Job 28: 20-21, 23-28
“’Where then does wisdom come from?
And where is the place of understanding?
It is hidden from the eyes of all living
and concealed from the birds of the air. …
“God understands the way to it,
and he knows its place.
For he looks to the ends of the earth
and sees everything under the heavens.
When he gave to the wind its weight
and apportioned out the waters by measure,
when he made a decree for the rain,
and a way for the thunderbolt,
then he saw it and declared it;
he established it, and searched it out.
And he said to humankind,
‘Truly, the fear of the Lord, that is wisdom;
and to depart from evil is understanding.’”
An Image of a Black Hole
“God sees everything under the heavens.” Does that mean God sees nebulae, supernovae, and galaxies? What about black holes, dark matter, and even empty space? Can God see wonders beyond the scope of human vision and technology?
Through new technologies, it feels like it is only a matter of time before we too will be able to see everything. My first-grade daughter came home all excited recently: “Daddy, they took a picture of a black hole at the center of the universe. Do you want to see it?” Her enthusiasm proclaimed wisdom; it is absolutely amazing, inviting you to see it.
I’m guessing you’ve seen it by now. The image of Sagittarius A* is amazing indeed. Perhaps just as amazing is the way a global network of researchers figured out how to make visible something that almost by definition is invisible. An utterly frightful object—something that swallows everything within its horizon, including light—was on the home page of most news outlets thanks to human technology, ingenuity, and coordination.
View and Reflect: Watch the European Southern Observatory explain how researchers used a collection of radio telescopes to image a black hole. Ponder human ingenuity and coordination to help us “see” something so fantastic as a black hole. What else could we “see” if we only applied the same effort?
Amazing Sights Seen and Unseen
Brother Guy Consolmagno, the head of the Vatican Observatory, tells the story of looking at the stars through a telescope during his time in Kenya as a Peace Corp volunteer. “When I would visit and set up the telescope in those villages, everybody in the village wanted to look through the telescope, just like the people in Michigan. And everybody went, ‘Wow!’ when they saw the rings of Saturn, just like the people in Michigan. And that’s because we’re all human beings and that’s how human beings react.”
What science and technology allow us to see—from planetary rings to black holes; from a spiral of DNA to mitosis—expands so far beyond that of the naked eye. We magnify, model, and translate images beyond the visible light spectrum. The results are … Wow!
And yet, there is so much we haven’t seen; or never thought to try to see. There are also things we can’t see, even with advancing technologies. An image of a black hole at the center of our galaxy should invoke awe, but so should the awareness of all that exists that we cannot see.
Pause and Reflect: (1) Recall an awe-some display. Relive your response—wonder, fear, a sense of something greater than yourself—after that sight of God’s creation hit your visual cortex. (2) Now recall something you should have seen if only you had thought to look. Relive the emotions that came with missing out on something you wish you had seen. (3) Lastly, ponder the things you may never see—past, present, and future.

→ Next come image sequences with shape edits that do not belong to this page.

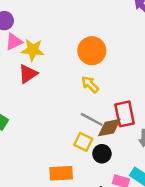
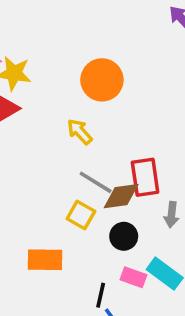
yellow arrow: (90, 84) -> (80, 132), moved
black circle: (102, 154) -> (124, 236), moved

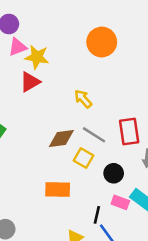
orange circle: (102, 80) -> (102, 42), moved
brown diamond: (121, 196) -> (61, 139), moved

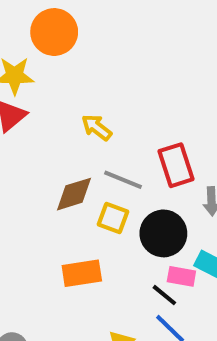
orange circle: (102, 42) -> (54, 32), moved
black circle: (114, 173) -> (163, 233), size x1.5
black line: (97, 215) -> (164, 295), moved, turned -54

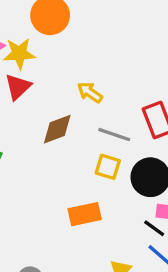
brown diamond: (74, 194) -> (57, 129), moved

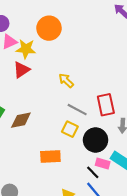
brown diamond: (57, 129) -> (21, 120), moved

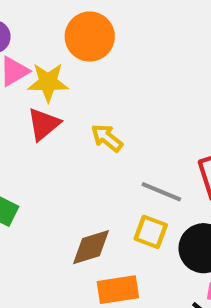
yellow arrow: (66, 81) -> (107, 138), moved
brown diamond: (21, 120) -> (91, 247), moved

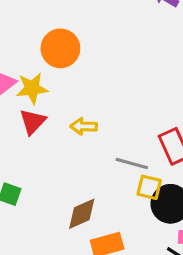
yellow arrow: (107, 138) -> (84, 126), turned -30
yellow square: (151, 232) -> (149, 187), moved

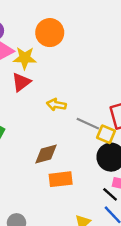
yellow arrow: (84, 126) -> (56, 105), moved
yellow square: (149, 187) -> (106, 134), moved

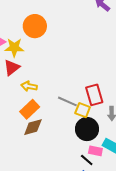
yellow arrow: (56, 105) -> (29, 86), moved
orange rectangle: (61, 179) -> (30, 109), moved, turned -36

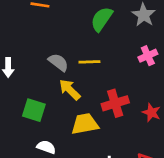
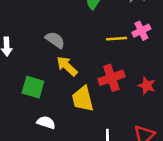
yellow line: (89, 62) -> (117, 39), moved
yellow trapezoid: (85, 124) -> (83, 99), turned -92

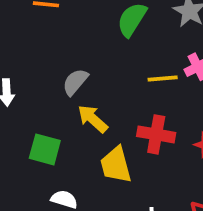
gray semicircle: (55, 40) -> (75, 82), turned -84
red cross: (111, 78) -> (156, 134), turned 30

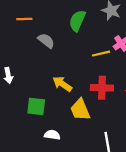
gray semicircle: (75, 82) -> (46, 41), moved, turned 96

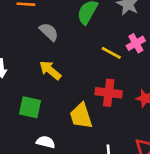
yellow line: (101, 54) -> (111, 53), turned 36
yellow arrow: (62, 84) -> (50, 70), moved

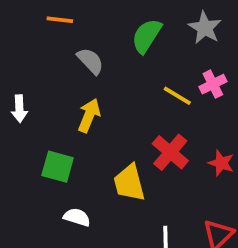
yellow arrow: (50, 70) -> (89, 115), turned 70
red cross: (109, 93) -> (170, 152), turned 30

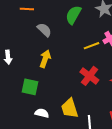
yellow line: (177, 96) -> (91, 46), turned -49
yellow trapezoid: (129, 183) -> (70, 108), moved

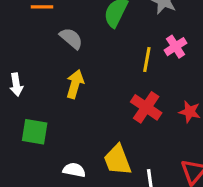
yellow line: (91, 46) -> (147, 60), turned -56
green square: (30, 87) -> (35, 132), moved

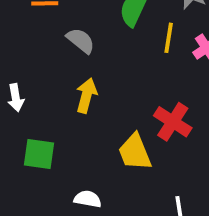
yellow line: (147, 60) -> (169, 38), moved
yellow trapezoid: (117, 160) -> (135, 152), moved

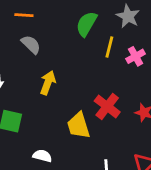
gray semicircle: (81, 41) -> (31, 44), moved

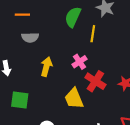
gray semicircle: (31, 44) -> (30, 37), turned 140
pink cross: (136, 56) -> (79, 62), moved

How does it make you feel to know that God sees everything under the heavens?
Wisdom from God’s View
Job, as you know, is the story of an upright prophet struggling to understand his personal suffering. Despite his efforts to be faithful, God does not spare him. Chapter 28’s verses on wisdom interrupt all the arguments and counterarguments around Job’s predicament to inform us that perspective—God’s and our own—is essential for wisdom.
Human ingenuity allowed Job’s contemporaries to find rare metals buried in the earth that were invisible to the human eye (28:1ff). Our ability to see, mediated by technologies that now allow us to see deep into the heavens, is remarkable. Still, our ability to see is utterly unremarkable when compared to God’s view.
God sees everything under the heavens—Job’s comings and goings as well as nebulae, black holes, even dark matter. This passage connects God’s expansive view to both wisdom and understanding. God knows why Job is suffering and what lies beyond Sagittarius A*’s event horizon.
The ability to see—and to know the limitations of our perspective—is connected to wisdom for us as well. “Fear of the Lord, that is wisdom” declares Job 28:28. Awe is the word we most often use to describe the feeling we get when we see the majesty of creation—be it the weight of the wind or a thunderbolt; an image of a black hole or the rings of Saturn. But Job describes our reaction to such sights not as awe, but as the fear of the Lord. Creation’s awesome splendor, even when viewed through human ingenuity, is one of the ways God leads us to wisdom.
I am pretty sure my daughter’s amazement—in Jesus’ words, an invitation to “become humble like [a] child” (Matt 18:4)—was God’s leading.
Alongside scientists, photographers, artists, and others, she directs our gaze to attend to that which is both heavenly and humbling. She encourages both curiosity and perspective. She points us to “the fear of the Lord, [the] wisdom” revealed to us whenever and wherever the heavens declare the glory of the Lord.
Her sweet voice beckons, “Do you want to see it?”